UK police must end stop and search without suspicion

The UK government must scrap abusive, discriminatory and unlawful powers that allow the police to stop and search without reasonable suspicion, Amnesty International said today after the European Court of Human Rights ruled that their use was illegal.

The European court has been hearing a case involving two protesters, Kevin Gillan and Pennie Quinton, who were stopped near a protest against an arms fair in London in 2003 by police acting under the 2000 Terrorism Act, which allows senior officers to authorize stop and search procedures without reasonable suspicion.

The Court ruled their right to respect for a private and family life under Article 8 of the European Convention on Human Rights had been violated.

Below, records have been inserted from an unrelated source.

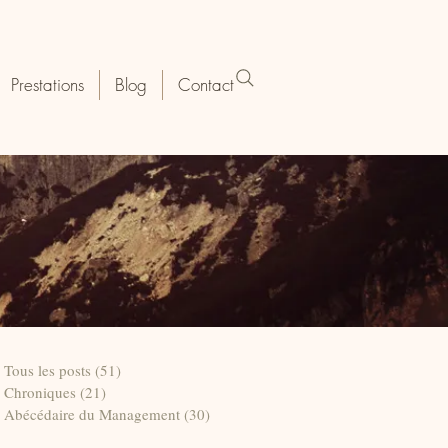
Prestations
Blog
Contact
Tous les posts
(51)
51 posts
Chroniques
(21)
21 posts
Abécédaire du Management
(30)
30 posts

“These police powers to stop and search under the Terrorism Act clearly violate people’s right to privacy and family life and the government must act urgently to scrap them,” said Halya Gowan of Amnesty International’s Europe and Central Asia Programme.

The Court also said it was “struck by the statistical and other evidence” showing that these powers disproportionately affected black and Asian people, although the applicants in this case were not from a Black or Asian minority ethnic background.

In the past, Amnesty International expressed serious concern about police powers to stop and search people without suspicion of any wrongdoing.

“These powers also contravene the rights to liberty, freedom of expression and assembly, and freedom from arbitrary detention, all of which the UK is bound to uphold,” said Halya Gowan.